This guide shows how to configure a “LigoWave VAC/LAC – AP architecture” for Volare.
Please note that the images contained in this article may contain outdated configuration data. Therefore, please check the data contained in the article "Parameters for the Solution" at the bottom of the page, as they are certainly up to date.
The configuration procedure has been performed and tested with controller version 6.2.6 (r12086). Before integrating LigoWave controller with Cloud4Wi Solution, it is necessary that:
- Controller and access point are connected to Internet and reachable on the network
- the IP address is assigned to the access point through DHCP or static and the access point is reachable on network
RADIUS server for the authentication phase
In order to configure External RADIUS server for authentication phase, click Policy > Virtualization > Authentication > Authentication Services menu and click Add.
The following parameters must be configured:
Authentication Type: Radius
Server IP address: 220.127.116.11
Secret: (it will be communicated by Cloud4Wi)
If accounting is required, choose “Enable RADIUS Accounting (RFC-2866) on port”.
Click “Save” to finish creating external RADIUS server and return to the previous menu.
Assigning External RADIUS server to an existing or new Authentication policy profile.
Creating WLAN and Security Profile for hotspots
Click Policy > Virtualization > WLAN/LAN > Security, create new security profile and set encryption scheme to “OPEN” which will be assigned to WLAN profile.
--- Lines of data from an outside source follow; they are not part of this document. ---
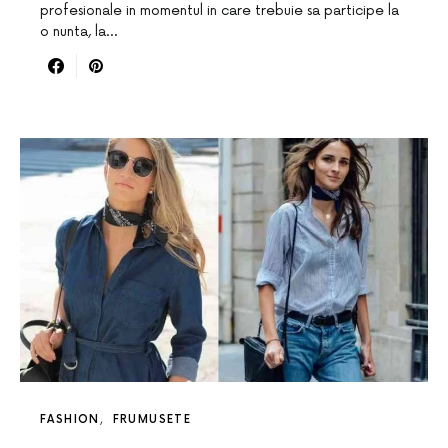
profesionale in momentul in care trebuie sa participe la
o nunta, la…
FASHION
FRUMUSETE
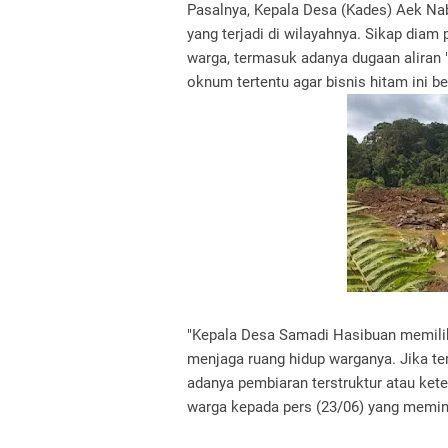
Pasalnya, Kepala Desa (Kades) Aek Na
yang terjadi di wilayahnya. Sikap diam 
warga, termasuk adanya dugaan aliran
oknum tertentu agar bisnis hitam ini 
"Kepala Desa Samadi Hasibuan memilik
menjaga ruang hidup warganya. Jika t
adanya pembiaran terstruktur atau kete
warga kepada pers (23/06) yang memin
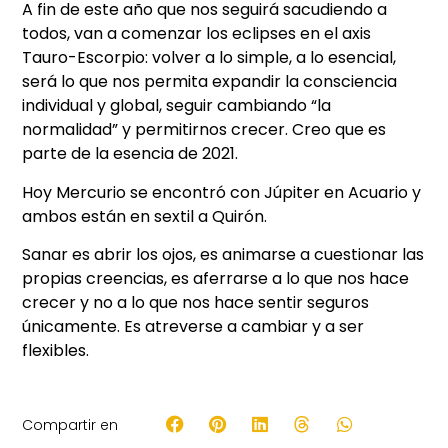
A fin de este año que nos seguirá sacudiendo a
todos, van a comenzar los eclipses en el axis
Tauro-Escorpio: volver a lo simple, a lo esencial,
será lo que nos permita expandir la consciencia
individual y global, seguir cambiando “la
normalidad” y permitirnos crecer. Creo que es
parte de la esencia de 2021.
Hoy Mercurio se encontró con Júpiter en Acuario y
ambos están en sextil a Quirón.
Sanar es abrir los ojos, es animarse a cuestionar las
propias creencias, es aferrarse a lo que nos hace
crecer y no a lo que nos hace sentir seguros
únicamente. Es atreverse a cambiar y a ser
flexibles.
Compartir en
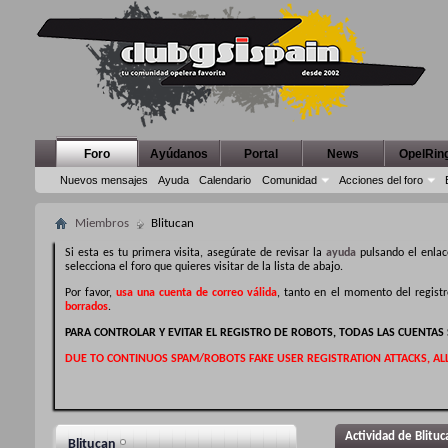
Foro
Ayúdanos
Portal
News
OpelRin
Nuevos mensajes
Ayuda
Calendario
Comunidad
Acciones del foro
Miembros
Blitucan
Si esta es tu primera visita, asegúrate de revisar la
ayuda
pulsando el enlac
selecciona el foro que quieres visitar de la lista de abajo.
Por favor,
usa una cuenta de correo válida
, tanto en el momento del regist
borrados
.
PARA CONTROLAR Y EVITAR EL REGISTRO DE ROBOTS, TODAS LAS CUENTA
DUE TO CONTINUOS SPAM/ROBOTS FAKE USER REGISTRATION ATTACKS, AL
Actividad de Blituc
Blitucan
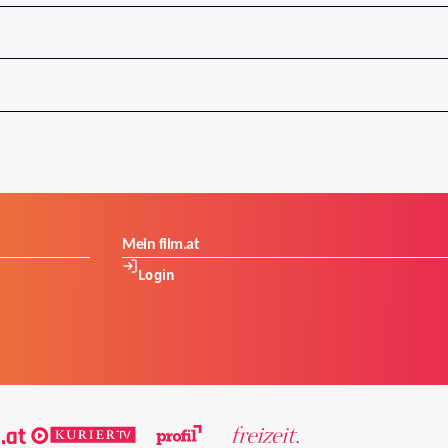
Mein film.at
Login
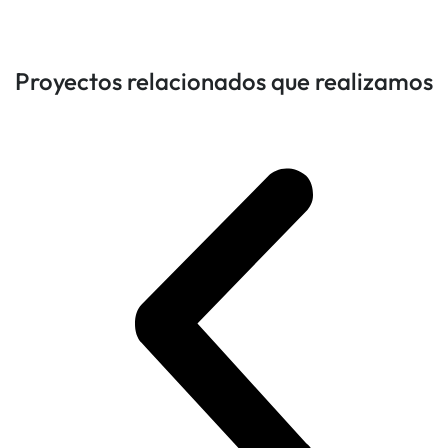
Proyectos relacionados que realizamos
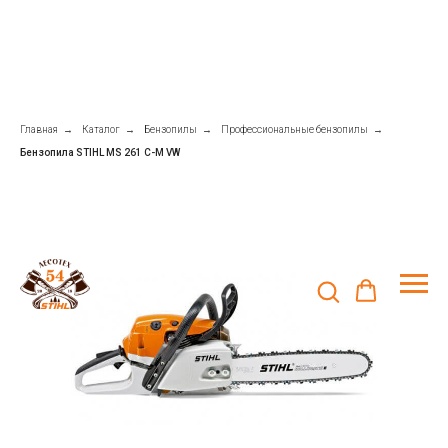
Главная
→
Каталог
→
Бензопилы
→
Профессиональные бензопилы
→
Бензопила STIHL MS 261 C-M VW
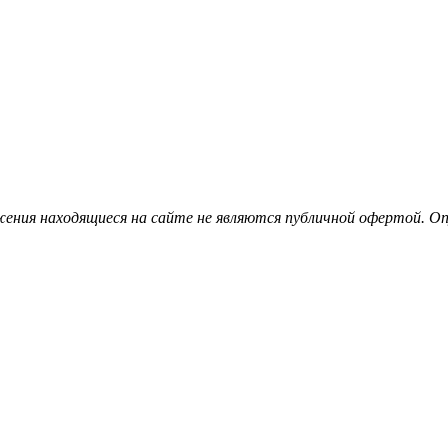
ения находящиеся на сайте не являются публичной офертой. Опу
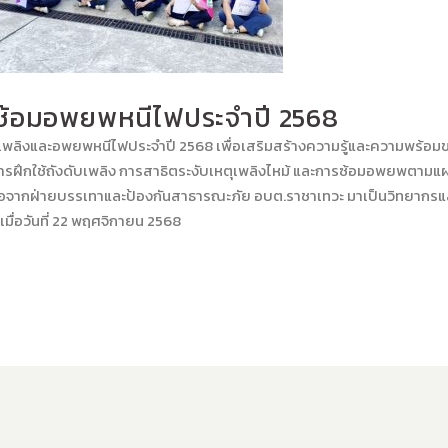
ซ้อมอพยพหนีไฟประจำปี 2568
ับเพลิงและอพยพหนีไฟประจำปี 2568 เพื่อเสริมสร้างความรู้และความพร้อม
การฝึกใช้ถังดับเพลิง การสาธิตระงับเหตุเพลิงไหม้ และการซ้อมอพยพตามแ
มมือจากฝ่ายบรรเทาและป้องกันสาธารณะภัย อบต.ราชาเทวะ มาเป็นวิทยากรแล
มื่อวันที่ 22 พฤศจิกายน 2568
Click “Save” to finish setup and return to the previous menu.
Click Policy > Virtualization > WLAN/LAN to define new WLAN policy. Complete name, ESSID and security policy and click “Save” to finish setup and return to the previous menu (assign Security policy created in the previous step to this WLAN profile).
Creating Portal Profile for hotspots
Click Policy > Virtualization > Portal and set Portal name and input PORTAL URL. Click “Save” to finish Portal policy setup.
Creating VSLAN Policy for hotspots
Click Policy > Virtualization > VSLAN, set VSLAN name, network ID (same as VSLAN ID – refer to LigoWave configuration guide) and assign the WLAN/Authentication/Portal policy which has been previously created.
Walled garden and Access Policy configuration
In order to configure the walled garden, create access-rule for application in the access policies. For this example, create access-rule with criteria to match domain-name of the corresponding social website. Depending on customer location different domain and sub-domain need to be added under access rule.
For particular purposes, please check the following articles:
- Walled garden for the Social Login (websites/domains to open)
- Walled garden for PayPal feature (websites/domains to open)
As explained in the article Enabling the CDN, it is necessary to add some IP addresses to the walled garden in order to support the access to the CDN.
The domains to add for this purpose are:
Click Rights > Rights > Access Rules and add new rule. See screenshot below showing procedure to add facebook domain for social login.
Below you can find a picture with some common domain names defined under Access Rules.
Click Rights > Rights > Access Policy to add a new Access Policy and select the corresponding Access rule that allows the user to visit the website prior pre-authentication.
Click Rights > Rights > Rights Policy to assign newly created Access policy to your Splash Page. See below screenshot for reference.
Parameters for the Solution
The parameters to integrate the device with the Solution are the following:
Splash Page URL: https://splashportal.cloud4wi.com/?vendor=deliberant
RADIUS Server Address (primary): 18.104.22.168
RADIUS Server Address (secondary): 22.214.171.124
Authentication port: 1812
Accounting port: 1813
Shared Secret: (it will be communicated by Cloud4Wi)
Please note that it is necessary to enter the Splash Page URL exactly as it is written above.
If you enter the Splash Page URL in different formats (e.g. https://splashportal.cloud4wi.com/c4wportal/mysplashportal), then the redirection will fail and the end-user will not be able to see the Splash Page.
If these parameters change in the future, we will promptly inform you about new values.